◆ What to work on: Include in the output exactly the lines from the opening of the data through the line containing "Wagi zagłębione (47, 313)", and nothing more.

◆ Supplied information:
---

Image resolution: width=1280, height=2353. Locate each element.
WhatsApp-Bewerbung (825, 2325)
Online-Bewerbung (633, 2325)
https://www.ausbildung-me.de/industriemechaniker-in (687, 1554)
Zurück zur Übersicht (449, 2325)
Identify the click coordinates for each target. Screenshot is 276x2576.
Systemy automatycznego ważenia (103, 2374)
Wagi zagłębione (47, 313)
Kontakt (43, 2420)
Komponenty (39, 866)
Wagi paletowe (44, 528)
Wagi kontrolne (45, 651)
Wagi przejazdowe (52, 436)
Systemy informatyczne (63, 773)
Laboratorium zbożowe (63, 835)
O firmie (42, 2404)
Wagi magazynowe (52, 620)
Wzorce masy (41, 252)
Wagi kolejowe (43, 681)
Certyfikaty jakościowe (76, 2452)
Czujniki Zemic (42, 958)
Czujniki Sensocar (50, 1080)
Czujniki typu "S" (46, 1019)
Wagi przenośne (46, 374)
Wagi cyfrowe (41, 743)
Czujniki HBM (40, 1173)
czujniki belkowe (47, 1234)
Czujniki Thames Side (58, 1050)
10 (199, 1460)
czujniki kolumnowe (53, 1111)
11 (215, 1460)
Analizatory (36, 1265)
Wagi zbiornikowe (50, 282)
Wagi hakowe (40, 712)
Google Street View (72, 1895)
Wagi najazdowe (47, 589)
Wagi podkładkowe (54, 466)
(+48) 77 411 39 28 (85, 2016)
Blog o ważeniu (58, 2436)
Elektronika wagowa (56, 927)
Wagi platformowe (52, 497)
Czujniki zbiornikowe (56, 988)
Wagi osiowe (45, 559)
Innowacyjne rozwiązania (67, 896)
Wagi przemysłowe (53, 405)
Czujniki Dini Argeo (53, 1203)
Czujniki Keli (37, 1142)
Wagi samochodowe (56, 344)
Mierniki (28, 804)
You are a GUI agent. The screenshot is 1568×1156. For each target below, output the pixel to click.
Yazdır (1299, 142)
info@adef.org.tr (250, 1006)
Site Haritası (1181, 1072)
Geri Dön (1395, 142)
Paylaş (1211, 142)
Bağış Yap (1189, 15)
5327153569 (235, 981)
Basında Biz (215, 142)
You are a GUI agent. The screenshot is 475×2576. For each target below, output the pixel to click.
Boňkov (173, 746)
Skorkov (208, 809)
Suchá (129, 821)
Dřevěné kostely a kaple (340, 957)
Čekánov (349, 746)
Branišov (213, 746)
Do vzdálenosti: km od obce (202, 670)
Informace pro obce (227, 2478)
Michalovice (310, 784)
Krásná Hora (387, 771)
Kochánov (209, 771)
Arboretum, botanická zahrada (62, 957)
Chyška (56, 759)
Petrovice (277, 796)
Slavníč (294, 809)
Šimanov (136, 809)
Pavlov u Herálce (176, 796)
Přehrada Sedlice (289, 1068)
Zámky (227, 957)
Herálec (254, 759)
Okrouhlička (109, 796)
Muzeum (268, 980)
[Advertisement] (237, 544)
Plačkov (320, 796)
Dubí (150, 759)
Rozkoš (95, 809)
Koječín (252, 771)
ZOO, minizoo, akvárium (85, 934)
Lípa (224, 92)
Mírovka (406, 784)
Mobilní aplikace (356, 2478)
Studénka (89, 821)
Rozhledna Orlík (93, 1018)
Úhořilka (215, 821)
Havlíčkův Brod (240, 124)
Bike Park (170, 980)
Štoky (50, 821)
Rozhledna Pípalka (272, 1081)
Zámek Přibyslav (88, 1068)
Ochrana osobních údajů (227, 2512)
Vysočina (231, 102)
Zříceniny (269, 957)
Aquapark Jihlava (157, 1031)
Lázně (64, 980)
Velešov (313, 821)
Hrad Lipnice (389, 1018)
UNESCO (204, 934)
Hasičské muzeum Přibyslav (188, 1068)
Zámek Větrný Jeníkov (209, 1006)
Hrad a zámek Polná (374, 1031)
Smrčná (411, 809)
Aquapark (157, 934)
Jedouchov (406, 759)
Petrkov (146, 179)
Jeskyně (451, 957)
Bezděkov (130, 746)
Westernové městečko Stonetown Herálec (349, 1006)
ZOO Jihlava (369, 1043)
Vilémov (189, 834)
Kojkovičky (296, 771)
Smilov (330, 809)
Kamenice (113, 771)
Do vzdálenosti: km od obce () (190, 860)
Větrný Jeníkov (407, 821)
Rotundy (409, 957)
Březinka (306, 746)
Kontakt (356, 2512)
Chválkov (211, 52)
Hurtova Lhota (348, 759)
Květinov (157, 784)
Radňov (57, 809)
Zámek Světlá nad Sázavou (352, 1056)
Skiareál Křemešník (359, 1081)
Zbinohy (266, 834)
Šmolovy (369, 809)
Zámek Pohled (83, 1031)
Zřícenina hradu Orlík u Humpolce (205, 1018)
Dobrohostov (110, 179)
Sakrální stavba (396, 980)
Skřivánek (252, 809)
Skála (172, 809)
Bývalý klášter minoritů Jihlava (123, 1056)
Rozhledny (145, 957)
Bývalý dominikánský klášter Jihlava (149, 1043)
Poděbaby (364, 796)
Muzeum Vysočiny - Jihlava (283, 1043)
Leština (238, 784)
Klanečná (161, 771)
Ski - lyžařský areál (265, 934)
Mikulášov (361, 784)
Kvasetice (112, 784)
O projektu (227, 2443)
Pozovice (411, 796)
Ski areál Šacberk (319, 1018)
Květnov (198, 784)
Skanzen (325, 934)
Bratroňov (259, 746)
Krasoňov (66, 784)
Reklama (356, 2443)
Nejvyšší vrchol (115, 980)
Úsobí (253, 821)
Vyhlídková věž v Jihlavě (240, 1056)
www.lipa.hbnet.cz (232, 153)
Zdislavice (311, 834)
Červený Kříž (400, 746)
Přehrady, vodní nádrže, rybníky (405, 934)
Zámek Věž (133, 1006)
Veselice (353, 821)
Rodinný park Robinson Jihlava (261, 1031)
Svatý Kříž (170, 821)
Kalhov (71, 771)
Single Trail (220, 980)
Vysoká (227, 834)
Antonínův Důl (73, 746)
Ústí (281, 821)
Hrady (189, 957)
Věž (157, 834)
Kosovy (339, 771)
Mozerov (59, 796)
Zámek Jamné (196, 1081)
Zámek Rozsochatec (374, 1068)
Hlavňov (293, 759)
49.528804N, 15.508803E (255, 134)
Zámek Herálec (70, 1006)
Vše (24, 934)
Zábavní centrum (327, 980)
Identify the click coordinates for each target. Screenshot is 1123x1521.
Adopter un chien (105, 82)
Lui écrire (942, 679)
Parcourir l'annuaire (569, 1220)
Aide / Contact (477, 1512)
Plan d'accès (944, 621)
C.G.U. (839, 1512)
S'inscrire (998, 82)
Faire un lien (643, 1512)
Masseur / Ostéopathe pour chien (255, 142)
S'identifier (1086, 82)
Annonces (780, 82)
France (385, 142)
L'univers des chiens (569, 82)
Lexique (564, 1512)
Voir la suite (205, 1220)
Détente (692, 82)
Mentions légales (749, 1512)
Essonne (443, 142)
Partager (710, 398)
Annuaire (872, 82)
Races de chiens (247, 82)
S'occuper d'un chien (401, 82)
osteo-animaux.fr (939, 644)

---

◆ Result of the task:
Image resolution: width=1280, height=2353. Locate each element.
WhatsApp-Bewerbung (825, 2325)
Online-Bewerbung (633, 2325)
https://www.ausbildung-me.de/industriemechaniker-in (687, 1554)
Zurück zur Übersicht (449, 2325)
Identify the click coordinates for each target. Screenshot is 276x2576.
Systemy automatycznego ważenia (103, 2374)
Wagi zagłębione (47, 313)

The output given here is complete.